The replicated state machine method of fault tolerance from 1980s

The first time I saw this method was when I went to work for Parallel Computer Systems, , later called Auragen, in the famous tech startup center of Englewood Cliffs, New Jersey. I commuted there from the East Village. (True story: I applied for the job after finding an advert in a discarded copy of the NY Times on the floor of a Brooklyn apartment while visiting friends. I sent via US mail a resume typed on a manual typewriter- I’m tempted to  say “composed by the light of a tallow candle” but that would be over the top- and forgot to send the second page. )

The company built a parallel computer based on Motorola 68000s  with a replicated message bus. The bus guaranteed message delivery to 3 destinations would either succeed to all three or fail to all three. This property is called “reliable broadcast”.  All interprocess communication was by message transfer (a fashionable idea at the time). Each process had a backup.  Whenever a primary process sent a message, the message was also delivered to the backup and to the destination backup. If the primary failed, the backup could be run. The backup would have a queue of messages received by the primary and a count of messages sent by the primary.  When the recovering backup tried to transmit a message, if the count was greater than zero, the count would be decremented and the message discarded because it has already been transmitted by the old primary. When the recovering secondary did a receive operation, if there was a message on the input queue, it would get that message.  In this way, the recovering backup would repeat the operations of the primary until it caught up. As an optimization, the primary could be periodically checkpointed and queues of duplicated messages could be discarded.

The operating system was an implementation of UNIX. In practice, it was discovered that making each UNIX system call into a message exchange, which was an idea advocated in the OS research community at the time, caused serious performance problems.  The replicated state machine operation depended on this design  in order to make the state machine operation deterministic. Suppose the primary requested, for example,  the time and then made a decision based on the time.  A recovering secondary would need exactly the same time to guarantee that it produced the same results as the primary. So every interaction between application and OS needed to be recorded in a message exchange.  But a message exchange is nowhere near as fast as a system call (unless the OS developers are horrible).

The performance issue was mitigated by some clever engineering, but  was a problem that was discovered in parallel by a number of development teams working on distributed OS designs and micro-kernels which were in vogue at the time. Execution of “ls -l” was particularly interesting.

Anyways, here’s the description from the patent.

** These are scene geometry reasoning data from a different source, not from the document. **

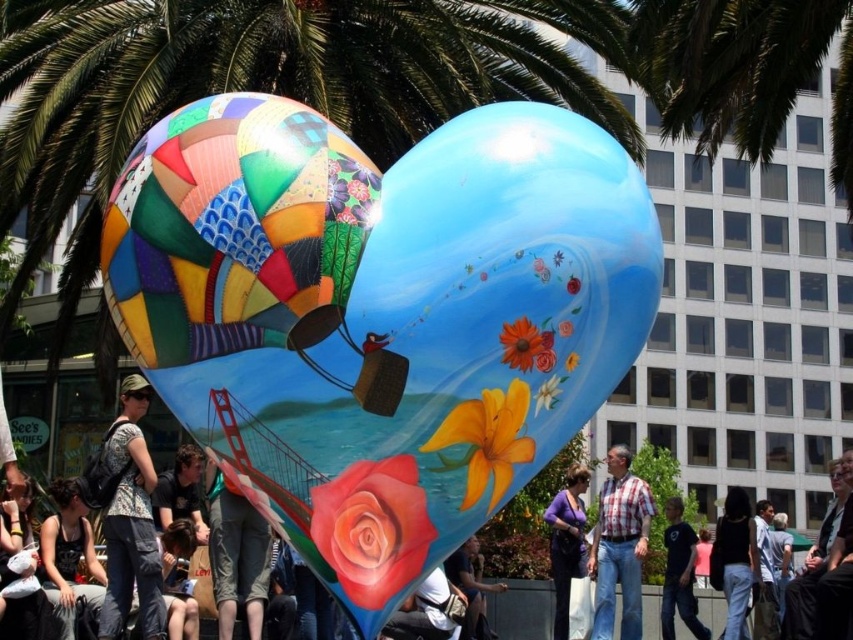 Can you confirm if green leafy palm tree at upper left is positioned above plaid shirt at center?

Indeed, green leafy palm tree at upper left is positioned over plaid shirt at center.

Does point (251, 13) come in front of point (616, 515)?

No, (251, 13) is behind (616, 515).

Image resolution: width=853 pixels, height=640 pixels. What are the coordinates of `green leafy palm tree at upper left` in the screenshot? It's located at (260, 88).

Is dark blue t-shirt at center thinner than denim jacket at lower center?

Indeed, dark blue t-shirt at center has a lesser width compared to denim jacket at lower center.

Can you confirm if dark blue t-shirt at center is taller than denim jacket at lower center?

No.

Which is in front, point (663, 609) or point (454, 572)?

Point (454, 572)

I want to click on dark blue t-shirt at center, so click(679, 573).

In the scene shown: Is green leafy palm tree at upper left behind purple fabric at center?

No, it is in front of purple fabric at center.

Measure the distance between green leafy palm tree at upper left and camera.

green leafy palm tree at upper left is 60.46 meters away from camera.

Image resolution: width=853 pixels, height=640 pixels. Identify the location of green leafy palm tree at upper left. (260, 88).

To accomplish this object, the invention contemplates that instead of keeping the backup or secondary task exactly up to date, the backup is kept nearly up to date but is provided with all information necessary to bring itself up to the state of the primary task should there by a failure of the primary task. The inventive concept is based on the notion that if two tasks start out in identical states and are given identical input information, they will perform identically.

In particular, all inputs to a process running on a system according to the invention are provided via messages. Therefore, all messages sent to the primary task must be made available to the secondary or backup task so that upon failure of the primary task the secondary task catches up by recomputing based on the messages. In essence, then, this is accomplished by allowing every backup task to “listen in on” its primary’s message.

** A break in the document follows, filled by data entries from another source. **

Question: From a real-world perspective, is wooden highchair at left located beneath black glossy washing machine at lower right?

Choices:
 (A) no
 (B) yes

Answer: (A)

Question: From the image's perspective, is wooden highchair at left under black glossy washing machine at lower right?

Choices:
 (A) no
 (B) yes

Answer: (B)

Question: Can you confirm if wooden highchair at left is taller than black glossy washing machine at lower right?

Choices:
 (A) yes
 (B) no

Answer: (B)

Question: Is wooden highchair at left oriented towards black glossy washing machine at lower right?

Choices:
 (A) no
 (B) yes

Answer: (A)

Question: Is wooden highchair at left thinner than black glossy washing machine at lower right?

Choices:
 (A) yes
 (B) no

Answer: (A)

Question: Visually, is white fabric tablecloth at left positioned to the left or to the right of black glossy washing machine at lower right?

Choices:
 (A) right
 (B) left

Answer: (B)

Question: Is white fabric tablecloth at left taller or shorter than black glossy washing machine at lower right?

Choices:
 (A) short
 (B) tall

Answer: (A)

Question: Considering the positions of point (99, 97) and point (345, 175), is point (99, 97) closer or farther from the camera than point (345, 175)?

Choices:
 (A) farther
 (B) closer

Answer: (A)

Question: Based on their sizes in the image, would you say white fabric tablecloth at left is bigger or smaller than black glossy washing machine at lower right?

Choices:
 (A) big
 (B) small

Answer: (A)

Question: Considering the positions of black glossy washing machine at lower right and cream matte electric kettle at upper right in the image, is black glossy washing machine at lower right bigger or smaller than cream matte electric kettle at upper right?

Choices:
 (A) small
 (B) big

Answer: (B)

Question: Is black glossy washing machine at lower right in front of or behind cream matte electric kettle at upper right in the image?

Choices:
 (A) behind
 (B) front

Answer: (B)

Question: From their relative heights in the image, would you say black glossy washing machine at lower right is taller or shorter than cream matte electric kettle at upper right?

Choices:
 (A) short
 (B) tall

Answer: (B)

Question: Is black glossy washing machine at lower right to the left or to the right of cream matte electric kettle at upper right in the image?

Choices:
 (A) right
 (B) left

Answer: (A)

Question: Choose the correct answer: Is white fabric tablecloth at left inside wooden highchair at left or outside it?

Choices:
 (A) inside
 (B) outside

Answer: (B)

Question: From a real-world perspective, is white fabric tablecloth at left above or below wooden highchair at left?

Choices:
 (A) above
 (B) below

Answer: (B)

United States Patent 4,590,554 Glazer ,   et al.May 20, 1986

Inventors: Glazer; Sam D. (New York, NY), Baumbach; James (Brooklyn, NY), Borg; Anita (New York, NY), Wittels; Emanuel (Englewood Cliffs, NJ)
Assignee: Parallel Computers Systems, Inc. (Fort Lee, NJ)
Family ID: 23762790
Appl. No.: 06/443,937
Filed: November 23, 1982

See also: A message system supporting fault tolerance.

and a very similar later patent.


The Auragen file system.

This article on the interesting Wave Transactional File System inspired me to look up an earlier file system that also used copy on write semantics.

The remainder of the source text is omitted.